<<<<
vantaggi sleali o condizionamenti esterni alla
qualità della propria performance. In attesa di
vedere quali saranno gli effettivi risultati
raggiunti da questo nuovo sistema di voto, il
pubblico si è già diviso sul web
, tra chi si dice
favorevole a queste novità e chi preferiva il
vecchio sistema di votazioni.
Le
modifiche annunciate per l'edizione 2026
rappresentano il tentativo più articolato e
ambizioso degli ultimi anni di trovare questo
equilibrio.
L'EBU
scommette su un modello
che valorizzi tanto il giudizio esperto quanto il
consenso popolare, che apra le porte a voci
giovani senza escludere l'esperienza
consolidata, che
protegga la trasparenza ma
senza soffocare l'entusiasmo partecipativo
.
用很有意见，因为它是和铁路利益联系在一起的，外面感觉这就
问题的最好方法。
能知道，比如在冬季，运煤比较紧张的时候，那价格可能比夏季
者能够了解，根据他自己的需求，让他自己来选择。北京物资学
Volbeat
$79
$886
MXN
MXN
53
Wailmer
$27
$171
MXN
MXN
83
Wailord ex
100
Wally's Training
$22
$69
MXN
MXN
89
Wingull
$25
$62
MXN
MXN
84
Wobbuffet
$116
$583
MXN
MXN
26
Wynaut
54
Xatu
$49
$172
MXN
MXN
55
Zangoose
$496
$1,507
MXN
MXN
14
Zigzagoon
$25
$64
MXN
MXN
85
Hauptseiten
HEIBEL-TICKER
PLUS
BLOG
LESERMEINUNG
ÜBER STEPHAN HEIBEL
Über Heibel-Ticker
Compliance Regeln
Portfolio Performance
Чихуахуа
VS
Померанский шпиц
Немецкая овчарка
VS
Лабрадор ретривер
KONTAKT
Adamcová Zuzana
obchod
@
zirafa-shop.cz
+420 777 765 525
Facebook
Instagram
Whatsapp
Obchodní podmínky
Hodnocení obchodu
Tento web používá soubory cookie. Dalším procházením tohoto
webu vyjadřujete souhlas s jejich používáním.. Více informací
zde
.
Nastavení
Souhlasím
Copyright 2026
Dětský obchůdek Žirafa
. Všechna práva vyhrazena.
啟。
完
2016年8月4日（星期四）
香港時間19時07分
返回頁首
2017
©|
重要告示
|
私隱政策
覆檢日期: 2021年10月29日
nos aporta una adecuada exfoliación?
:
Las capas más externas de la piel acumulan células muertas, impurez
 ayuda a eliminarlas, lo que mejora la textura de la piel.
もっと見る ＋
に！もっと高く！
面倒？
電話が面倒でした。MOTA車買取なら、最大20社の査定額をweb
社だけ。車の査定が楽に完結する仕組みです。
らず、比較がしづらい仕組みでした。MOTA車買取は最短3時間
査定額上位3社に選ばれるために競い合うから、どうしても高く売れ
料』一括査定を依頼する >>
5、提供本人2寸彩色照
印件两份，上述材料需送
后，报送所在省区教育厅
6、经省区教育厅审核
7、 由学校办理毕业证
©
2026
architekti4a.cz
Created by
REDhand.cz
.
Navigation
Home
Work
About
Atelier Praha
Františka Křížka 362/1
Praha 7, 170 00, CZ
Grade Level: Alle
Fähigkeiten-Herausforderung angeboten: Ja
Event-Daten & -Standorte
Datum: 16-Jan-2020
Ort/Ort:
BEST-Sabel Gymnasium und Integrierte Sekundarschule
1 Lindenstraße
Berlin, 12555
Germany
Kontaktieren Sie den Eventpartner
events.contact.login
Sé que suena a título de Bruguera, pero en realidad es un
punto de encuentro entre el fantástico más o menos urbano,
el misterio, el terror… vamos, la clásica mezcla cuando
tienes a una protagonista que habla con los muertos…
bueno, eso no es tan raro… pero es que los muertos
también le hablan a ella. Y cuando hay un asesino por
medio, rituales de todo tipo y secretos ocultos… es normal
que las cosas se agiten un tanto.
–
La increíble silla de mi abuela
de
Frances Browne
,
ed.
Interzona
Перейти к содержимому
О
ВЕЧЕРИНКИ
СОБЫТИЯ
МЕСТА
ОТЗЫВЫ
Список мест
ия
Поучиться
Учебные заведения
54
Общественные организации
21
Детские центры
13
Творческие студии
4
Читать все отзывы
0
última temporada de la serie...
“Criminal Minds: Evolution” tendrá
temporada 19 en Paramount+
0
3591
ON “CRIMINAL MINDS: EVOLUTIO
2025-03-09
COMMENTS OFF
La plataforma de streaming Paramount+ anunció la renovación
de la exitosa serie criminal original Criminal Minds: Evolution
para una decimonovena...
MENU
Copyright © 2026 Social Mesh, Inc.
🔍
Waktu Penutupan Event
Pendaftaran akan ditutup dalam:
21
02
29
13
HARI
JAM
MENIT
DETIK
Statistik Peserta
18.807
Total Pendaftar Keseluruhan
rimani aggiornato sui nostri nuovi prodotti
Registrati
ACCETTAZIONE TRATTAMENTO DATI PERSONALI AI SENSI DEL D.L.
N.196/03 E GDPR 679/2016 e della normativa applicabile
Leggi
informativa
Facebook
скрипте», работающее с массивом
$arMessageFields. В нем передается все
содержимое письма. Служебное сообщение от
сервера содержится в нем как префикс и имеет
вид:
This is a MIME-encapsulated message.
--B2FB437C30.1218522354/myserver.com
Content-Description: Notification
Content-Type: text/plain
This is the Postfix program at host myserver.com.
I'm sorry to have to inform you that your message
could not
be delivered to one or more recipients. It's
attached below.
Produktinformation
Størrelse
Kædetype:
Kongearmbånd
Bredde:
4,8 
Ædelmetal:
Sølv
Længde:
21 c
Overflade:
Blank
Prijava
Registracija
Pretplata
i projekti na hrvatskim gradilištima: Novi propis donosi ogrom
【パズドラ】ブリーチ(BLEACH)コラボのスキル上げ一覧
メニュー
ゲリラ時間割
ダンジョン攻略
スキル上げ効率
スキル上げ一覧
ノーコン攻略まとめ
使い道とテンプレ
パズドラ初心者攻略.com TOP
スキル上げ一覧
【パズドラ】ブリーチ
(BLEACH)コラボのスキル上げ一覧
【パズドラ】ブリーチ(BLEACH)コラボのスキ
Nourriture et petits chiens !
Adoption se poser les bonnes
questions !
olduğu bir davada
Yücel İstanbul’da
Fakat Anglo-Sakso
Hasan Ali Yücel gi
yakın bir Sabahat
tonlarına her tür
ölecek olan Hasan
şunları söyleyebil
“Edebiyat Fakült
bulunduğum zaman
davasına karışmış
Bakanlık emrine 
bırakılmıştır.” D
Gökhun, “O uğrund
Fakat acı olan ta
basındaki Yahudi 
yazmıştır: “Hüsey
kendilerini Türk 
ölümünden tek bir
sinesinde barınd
>>>>
- _What you need to do_
Scan the entries above for the word "tanto", then copy every line in which it occurs.

- _Completed exercise_
che valorizzi tanto il giudizio esperto quanto il
que las cosas se agiten un tanto.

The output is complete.